Directions:
For the data that follows, return each line unchanged and drop the pictures.

Collected data:

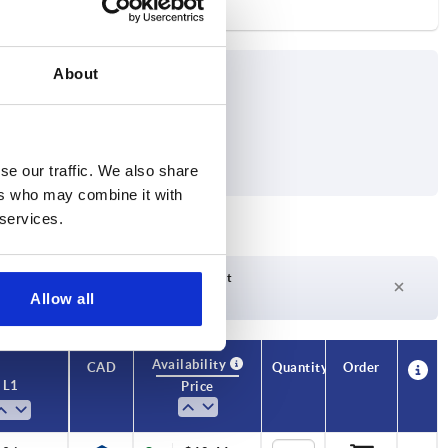
About
se our traffic. We also share
ers who may combine it with
 services.
Delivery time on request
Allow all
Currently not in stock
Availability
CAD
Quantity
Order
L1
Price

Output for this task:
About
se our traffic. We also share
ers who may combine it with
 services.
Delivery time on request
Allow all
Currently not in stock
Availability
CAD
Quantity
Order
L1
Price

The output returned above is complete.